À la fenêtre de leur siège parisien, place de la Bourse, les journalistes de l’agence déroulent un drap blanc avec inscrit : « L’AFP n’est pas à vendre. » Les sarkozystes sont furieux, mais ils hésitent. « Ils avaient été traumatisés par les critiques radicales de François Bayrou, qui avait mis en cause tout au long de la campagne leur connivence avec les puissants propriétaires de presse, analyse Nicolas Thiery. La manipulation sarkozyste des médias commençait à apparaître un peu trop, l’opinion était contre.
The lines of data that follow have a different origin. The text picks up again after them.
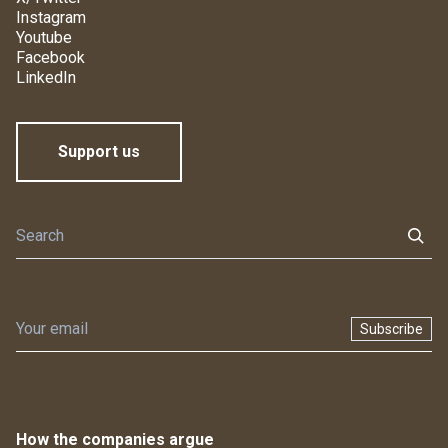
Instagram
Youtube
Facebook
LinkedIn
Support us
Subscribe
How the companies argue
Ils avaient peur. »
» Il ne faut pas avoir peur, mais souvent, dans d’autres médias, ils ont la trouille ! «
Sylvie Maligorne, ex cheffe du service politique de l’AFP
Début 2009, Pierre Louette nomme Sylvie Maligorne à la tête du service politique de l’AFP. Grâce au rapport de force qu’elle a instauré avec les sarkozystes, elle obtient que les journalistes de l’agence puissent enfin traiter librement de l’UMP : « À la fin, avec Fréderic Lefebvre, il n’y avait plus eu aucun souci. D’ailleurs, il s’est complètement démarqué de Sarkozy. » Quand je salue son acte de résistance, Maligorne relativise : « Ma force, c’est d’être juste journaliste. Je n’attends rien de ces gens-là, ma carrière ne dépend pas d’eux. Je ferai toujours mon métier. Il ne faut pas avoir peur, mais souvent, dans d’autres médias, ils ont la trouille ! » La trouille. Cette maladie qui anesthésie tant de journalistes. En cette année 2008, en osant résister au porte-parole du parti présidentiel, Sylvie Maligorne sauvera momentanément l’honneur de l’AFP. Quant à Vincent Bolloré, il renoncera finalement à prendre le contrôle de la branche française de la mythique Associated press.